Standing before a red-and-blue-draped Capitol, Ernie Fletcher took office Tuesday afternoon, vowing to improve education, make health care more affordable and bring more jobs to the state.
But job seekers need not look to the state for employment anytime soon.
Earlier Tuesday, Fletcher enacted a hiring freeze on the approximately 4,000 vacant positions in state government. Following the order, Fletcher said the positions would be re-evaluated to determine which jobs, if any, could be eliminated.
The new governor, the first Republican to hold the title since Louie Nunn was elected in 1968, said the move was intended to streamline government and trim costs.
In his inaugural address, Fletcher said state government would be reorganized and some cabinets would be merged, and he pledged not to raise taxes.
Meanwhile, his administration plans to improve Kentucky's economy by making the state more business friendly and altering the tax structure.
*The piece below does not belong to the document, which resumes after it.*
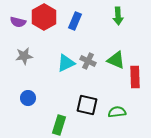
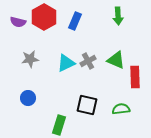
gray star: moved 6 px right, 3 px down
gray cross: rotated 35 degrees clockwise
green semicircle: moved 4 px right, 3 px up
"We propose incentives to increase wages, modernize taxes, reform regulations to spur opportunity instead of running it out of the state, and more vigorous support of the industries already here," Fletcher said in his inaugural address. "In short, we're going to bring good jobs back home."
The speech didn't outline Fletcher's specific plans to accomplish the goals set forth throughout his campaign, but was well-received by onlookers who gave him a boisterous ovation.